Outre l’exploitation des ouvrages structurants et des installations de traitement des eaux résiduaires existants, plusieurs projets permettant d’améliorer la situation actuelle de rejet des eaux traitées dans un milieu naturel sensible sur l’ensemble du territoire sont en cours de réalisation, tels que :

→ La mise aux normes par construction d'une nouvelle station d'épuration de la Madeleine à Albi

Coût global de l'opération : 18 700 000 € HT
 



Après trois ans d'études et de démarches administratives, les premiers terrassements ont débuté en novembre 2008, pour une mise en service de la station le 1er juillet 2010


 

REVUE DE PRESSE 

Dépêche du Midi – Article du 16/02/2009 - R.R

Albi. un belvédère pour le public au-dessus du chantier
Impressionnants travaux pour la construction de la station d'épuration de la Madeleine.

Jean-Claude de Lapanouse, sur le chantier de la station d'épuration de la Madeleine tenant en main une image de synthèse de l'équipement. Photo DDM,
Jean-Claude de Lapanouse, sur le chantier de la station d'épuration de la Madeleine tenant en main une image de synthèse de l'équipement. Photo DDM,

Ce qui frappe le visiteur à l'approche du chantier de la future station d'épuration de la Madeleine, c'est son gigantisme. Et ce gros « tas de terre », généré par le terrassement, qui domine de sa hauteur l'actuelle station.

« C'est vraiment très impressionnant», relève Jean-Claude de Lapanouse, vice-président de la C2A, chargé de l'assainissement. À tel point qu'un belvédère va prochainement être aménagé sur le site.

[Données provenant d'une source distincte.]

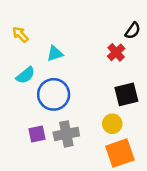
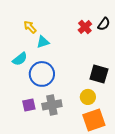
yellow arrow: (20, 34) -> (30, 27), moved
red cross: (116, 52) -> (85, 27), moved
black square: (126, 94) -> (99, 74), turned 30

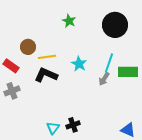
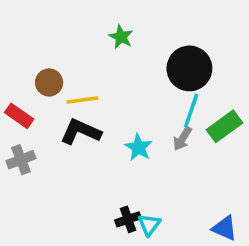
black circle: (115, 25) -> (189, 68), moved
cyan star: (79, 64) -> (139, 147), moved
green rectangle: (128, 72) -> (225, 126), turned -36
cyan triangle: (53, 128) -> (149, 225), moved

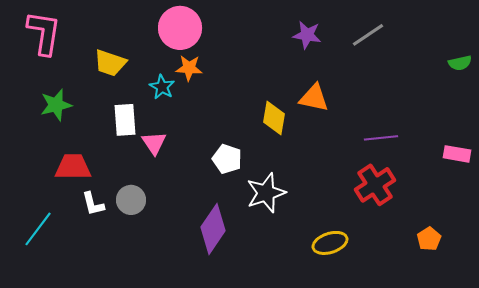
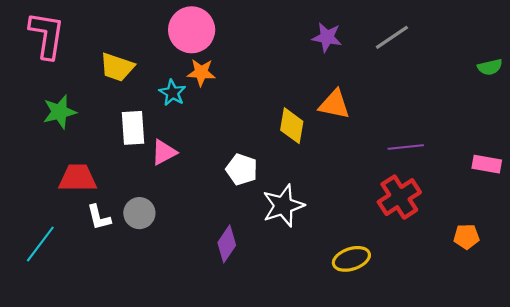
pink triangle: (154, 143) -> (164, 152), turned 36
purple diamond: (213, 229) -> (227, 244), size x0.7
orange pentagon: (429, 239) -> (466, 237), moved, turned 30

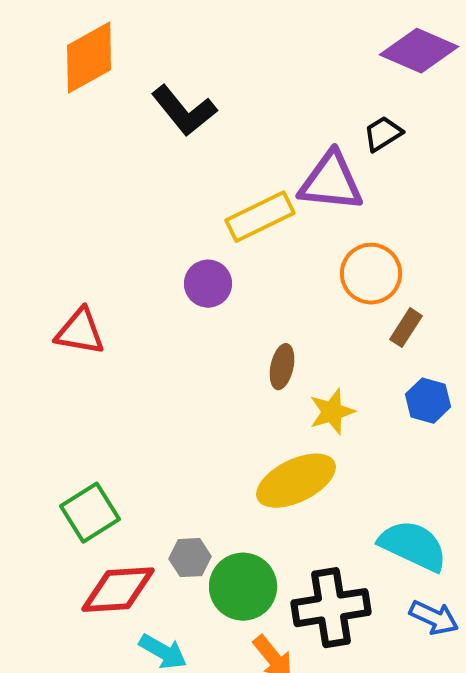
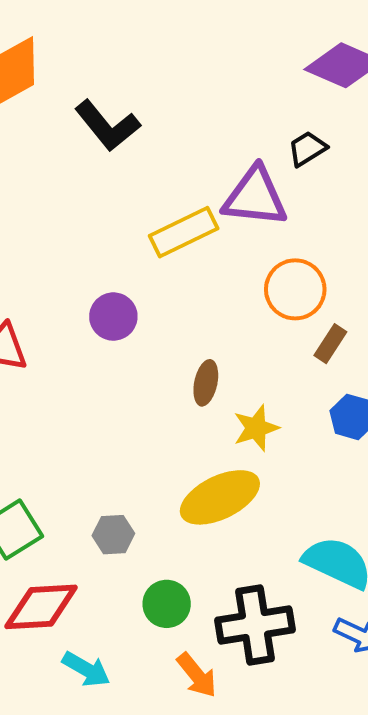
purple circle: (208, 284) -> (113, 317), moved
gray hexagon: (190, 558) -> (113, 535), moved
green circle: (243, 587) -> (167, 604), size x0.7

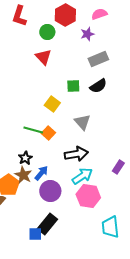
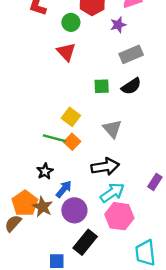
yellow square: (52, 104) -> (71, 117), moved
brown star: (23, 175) -> (43, 207), moved
black rectangle: (47, 224) -> (85, 242), moved

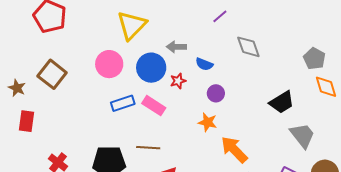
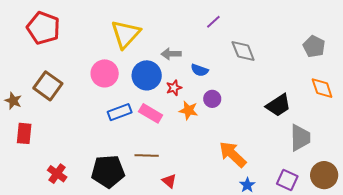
gray pentagon: (314, 59) -> (314, 46), moved
orange star: (208, 122) -> (189, 110), moved
gray trapezoid: (302, 135) -> (300, 138), turned 40

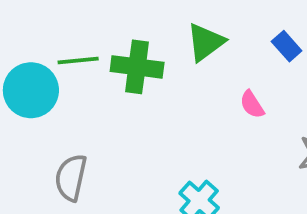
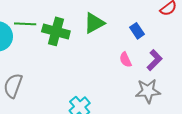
pink semicircle: (252, 104) -> (125, 60), moved

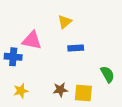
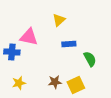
green semicircle: (107, 74) -> (90, 59), moved
yellow square: (83, 93) -> (76, 85), turned -30

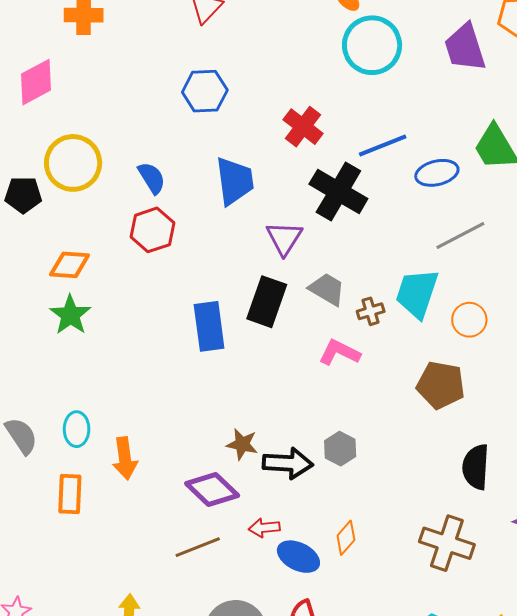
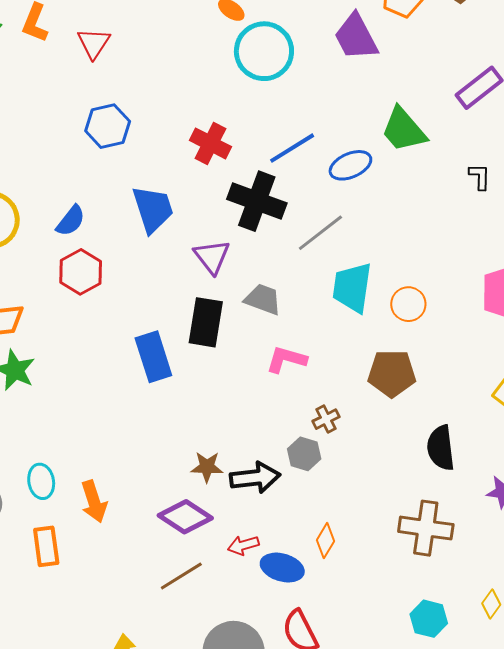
blue semicircle: (152, 178) -> (71, 221), turned 80
gray line: (460, 235) -> (320, 233), moved
brown cross: (371, 311) -> (326, 419), moved

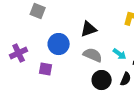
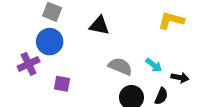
black triangle: (89, 29) -> (99, 25), moved, turned 30
blue circle: (59, 44) -> (50, 42), moved

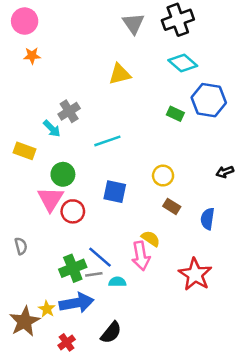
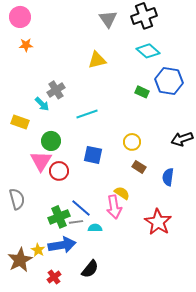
black arrow: (225, 172) -> (182, 139), size x1.5
gray semicircle: (21, 246) -> (17, 199), size x1.5

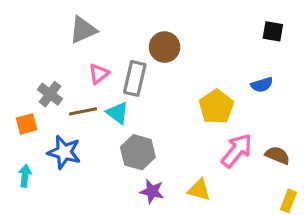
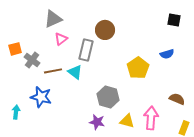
pink triangle: (99, 74) -> (61, 39), moved
orange square: (26, 124) -> (15, 49), moved
pink arrow: (237, 151) -> (151, 118), moved, turned -35
gray hexagon: (138, 152) -> (108, 97), moved

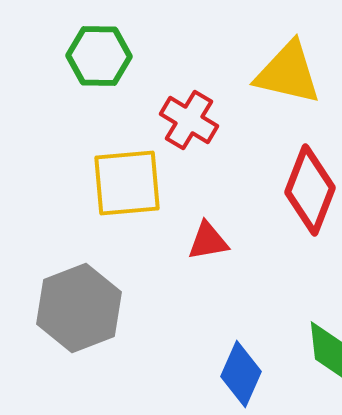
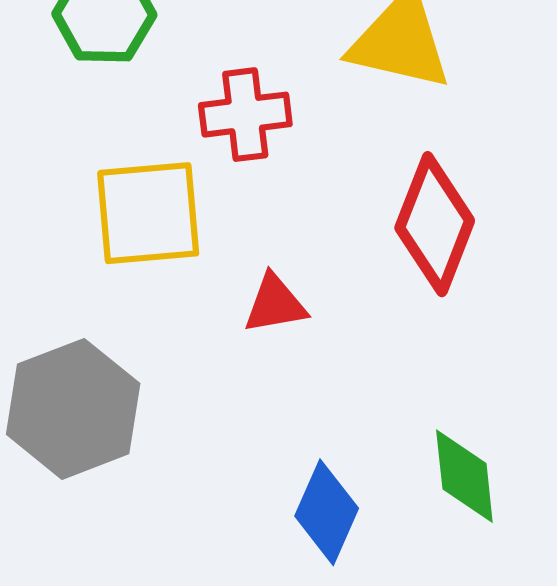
red cross: (189, 120) -> (245, 115), turned -38

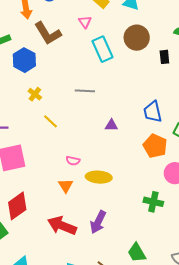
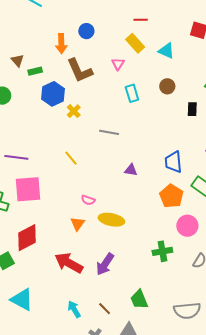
brown circle: (137, 38) -> (167, 86), size x0.6
cyan rectangle: (102, 49) -> (132, 93), size x0.7
yellow cross: (35, 94) -> (74, 111), moved
green cross: (153, 202) -> (162, 251), turned -30

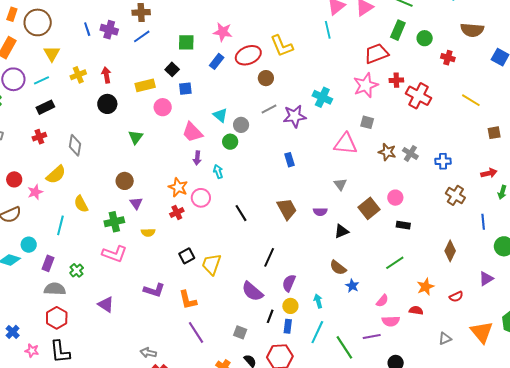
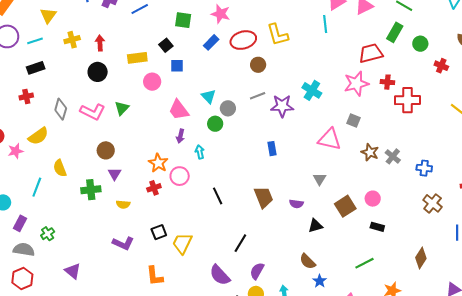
red cross: (418, 96) -> (408, 100), turned -35
pink L-shape: (115, 254) -> (93, 112), moved
purple L-shape: (154, 290) -> (123, 243), moved

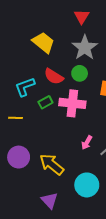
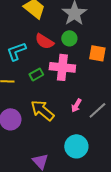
green rectangle: (45, 102) -> (36, 74), moved
yellow arrow: (52, 164) -> (42, 110), moved

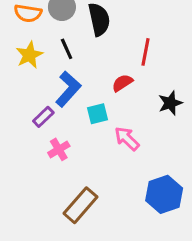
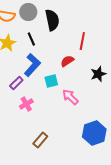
brown rectangle: (81, 205) -> (40, 140), size x0.7

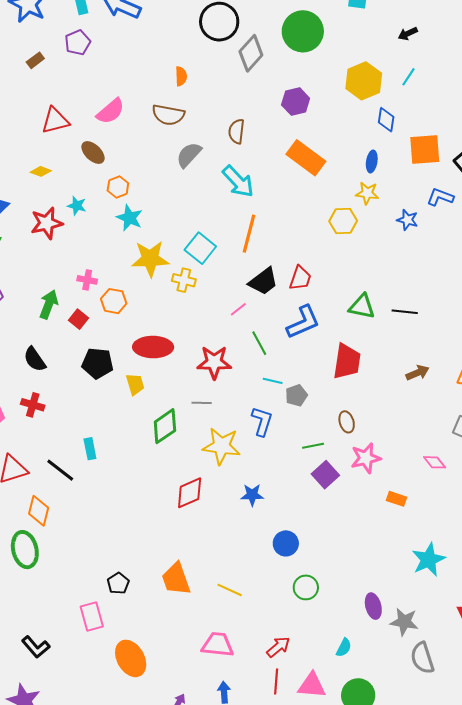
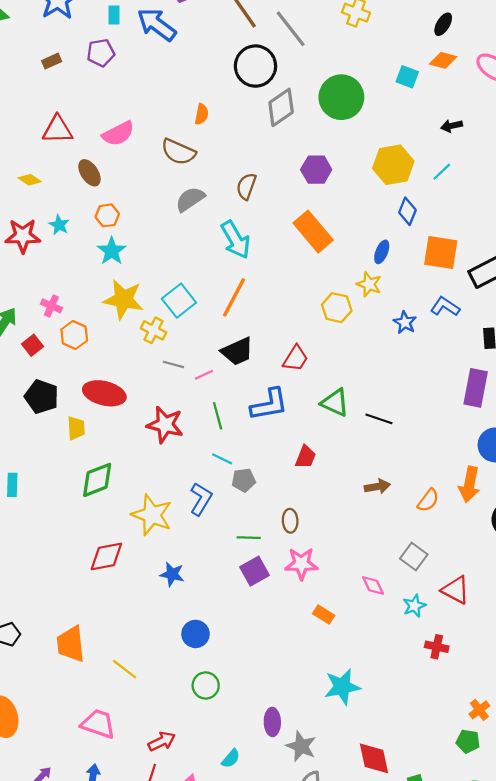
red trapezoid: (300, 278) -> (296, 358), moved
red trapezoid: (347, 361) -> (305, 457), size x0.6
gray line: (202, 403) -> (173, 364), moved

« Nous allons profiter du profil du terrain pour construire dans les prochaines semaines, une aire sécurisée en surplomb du chantier. Elle permettra au public d'assister à l'avancée des travaux et se renseigner sur l'équipement, via des plans et panneaux d'informations », indique Jean-Claude de Lapanouse.

En effet, le ballet des énormes engins de chantier est spectaculaire pour un non initié.

Outre le terrassement actuellement en cours, c'est la construction de l'ouvrage en béton qui vaudra le coup d'œil. Mais ce n'est pas pour demain car la mise en service de la station n'est programmée que pour la fin du premier semestre 2010.

1800 m3 par heure

L'équipement dimensionné pour 91 000 équivalents habitants, recevra alors les eaux usées d'Albi, Saint-Juéry, Lescure, Cunac, Puygouzon et Arthès.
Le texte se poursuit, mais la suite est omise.